22 Apr 2009
A botnet of nearly two million compromised computers, most of them in the UK and US, has been discovered by web security firm Finjan.
The botnet is notable not just because of its scale, but also the speed with which it was formed and the fact that many government and corporate PCs, as well as consumer devices, were infected.
According to Finjan's chief technology officer, Yuval Ben-Itzhak, the average size of botnets last year was around 500,000 machines. He said this particular network has only been in use since February this year, controlled by just six people using a server hosted in the Ukraine.
"They managed to infect so many people by compromising legitimate web sites and inserting malware code, so when people visited the sites, their browser was exploited," said Ben-Itzhak.
"They can send commands to each of the [infected computers] recording keystrokes and passwords, and stealing data, and can also use them for sending spam, or for denial-of-service attacks."
He added that only four of the 39 anti-virus scanning tools they tested were unable to detect the malware used to infect the machines in the botnet.
"Our recommendation is to take a multi-layered approach, including traditional anti-virus and real-time content analysis tools to inspect content without a signature, and data leak prevention in and outbound," advised Ben-Itzhak.
He added that web site owners should put in place web application firewalls to minimise the risk of SQL injection and cross-site scripting attacks.
Finjan said it has now provided information about the Ukraine-based command and control server to UK and US law enforcers, and told those government agencies and companies whose computers are infected.

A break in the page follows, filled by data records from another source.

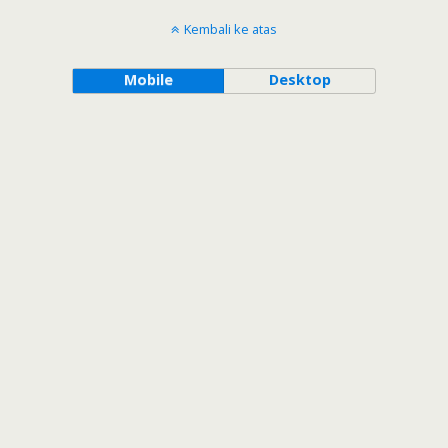
Kembali ke atas
Mobile
Desktop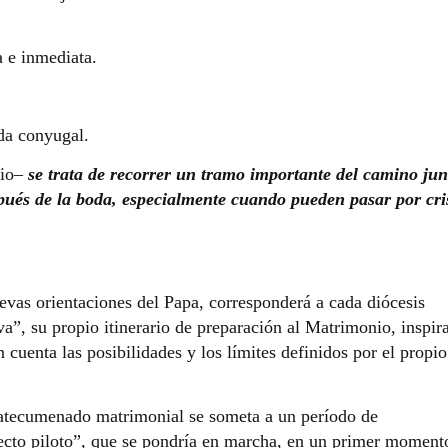
 e inmediata.
da conyugal.
cio–
se trata de recorrer un tramo importante del camino jun
espués de la boda, especialmente cuando pueden pasar por cri
uevas orientaciones del Papa, corresponderá a cada diócesis
iva”, su propio itinerario de preparación al Matrimonio, inspir
cuenta las posibilidades y los límites definidos por el propio
 catecumenado matrimonial se someta a un período de
ecto piloto”, que se pondría en marcha, en un primer moment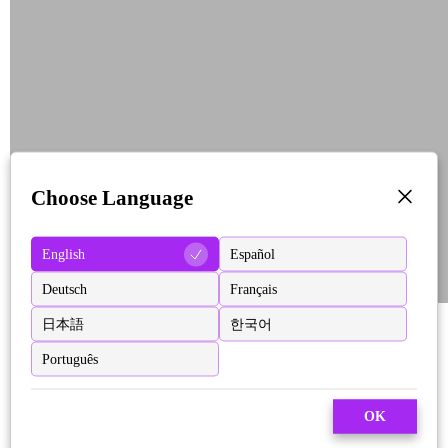
Choose Language
English
Español
Deutsch
Français
日本語
한국어
Português
OK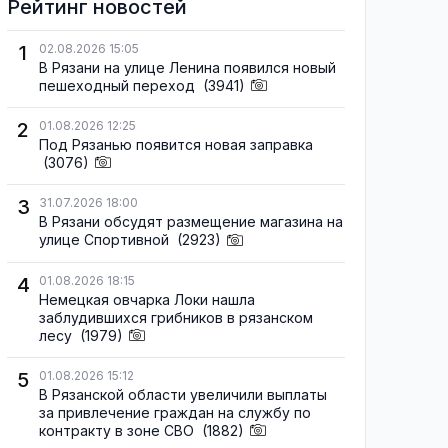
Рейтинг новостей
1
02.08.2026 15:05
В Рязани на улице Ленина появился новый
пешеходный переход
(3941)
2
01.08.2026 12:25
Под Рязанью появится новая заправка
(3076)
3
31.07.2026 18:00
В Рязани обсудят размещение магазина на
улице Спортивной
(2923)
4
01.08.2026 18:15
Немецкая овчарка Локи нашла
заблудившихся грибников в рязанском
лесу
(1979)
5
01.08.2026 15:12
В Рязанской области увеличили выплаты
за привлечение граждан на службу по
контракту в зоне СВО
(1882)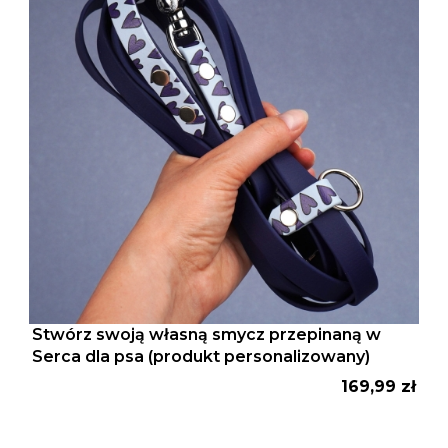
Stwórz swoją własną smycz przepinaną w
Serca dla psa (produkt personalizowany)
Cena
169,99 zł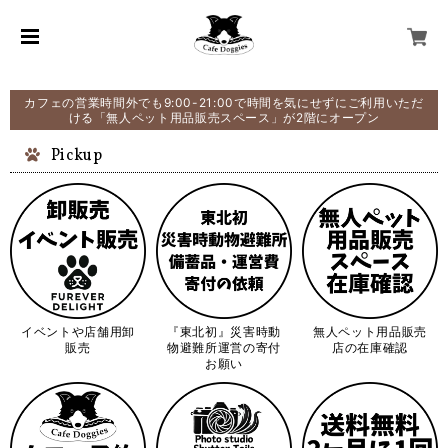
カフェの営業時間外でも9:00-21:00で時間を気にせずにご利用いただ
ける「無人ペット用品販売スペース」が2階にオープン
Pickup
イベントや店舗用卸
『東北初』災害時動
無人ペット用品販売
販売
物避難所運営の寄付
店の在庫確認
お願い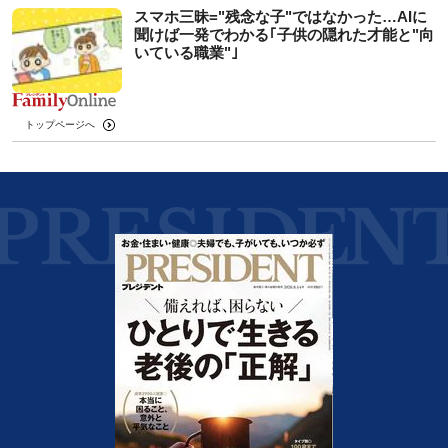
スマホ三昧="残念な子"ではなかった…AIに
聞けば一発でわかる｢子供の隠れた才能と"向
いている職業"｣
トップページへ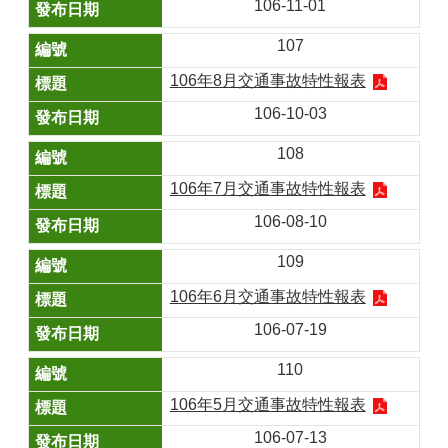
106-11-01
107
106年8月交通事故特性報表
106-10-03
108
106年7月交通事故特性報表
106-08-10
109
106年6月交通事故特性報表
106-07-19
110
106年5月交通事故特性報表
106-07-13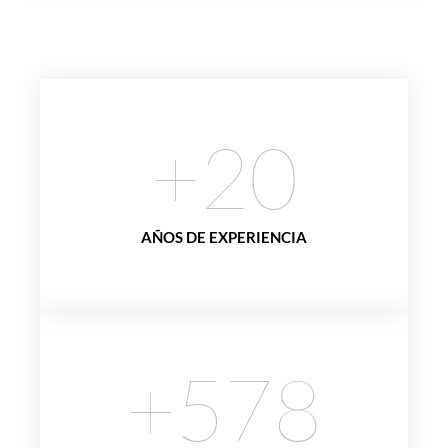
+
20
AÑOS DE EXPERIENCIA
+
578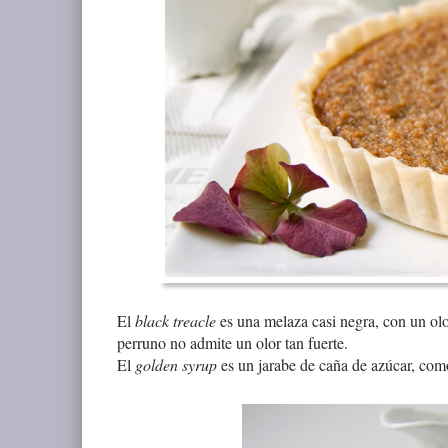
El
black treacle
es una melaza casi negra, con un olor
perruno no admite un olor tan fuerte.
El
golden syrup
es un jarabe de caña de azúcar, como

Rik Howard, director of intelligence at managed security services firm iDefense, said the news highlights the fact that some government agencies have the same problems securing their computer systems as commercial organisations.
"In my estimation, government patching cycles are maybe not always as aggressive as commercial organisations, and they may want to consider that," he advised.
"You should also never underestimate the power of the machine that has been offline for a while and hasn't been brought up to speed with patches before it's brought online again."
Howard added that the size of the botnet was somewhat surprising, given that the trend iDefense has observed appears to be of online criminals using smaller networks which are more nimble and harder to detect.